This task calls for every entry below to be repeated exactly.

[Records from a collection]
▼▼▼

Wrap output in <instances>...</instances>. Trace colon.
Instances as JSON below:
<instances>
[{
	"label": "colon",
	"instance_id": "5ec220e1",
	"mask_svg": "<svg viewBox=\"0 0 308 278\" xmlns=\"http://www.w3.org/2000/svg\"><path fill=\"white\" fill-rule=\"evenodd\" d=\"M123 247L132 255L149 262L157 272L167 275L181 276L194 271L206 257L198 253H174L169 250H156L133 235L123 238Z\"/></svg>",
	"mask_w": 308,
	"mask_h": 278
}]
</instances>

▲▲▲

● **Solution for this task**
Wrap output in <instances>...</instances>. Trace colon.
Instances as JSON below:
<instances>
[{
	"label": "colon",
	"instance_id": "5ec220e1",
	"mask_svg": "<svg viewBox=\"0 0 308 278\" xmlns=\"http://www.w3.org/2000/svg\"><path fill=\"white\" fill-rule=\"evenodd\" d=\"M123 247L132 255L149 262L157 272L167 275L181 276L194 271L206 257L198 253H174L169 250H156L133 235L123 238Z\"/></svg>",
	"mask_w": 308,
	"mask_h": 278
}]
</instances>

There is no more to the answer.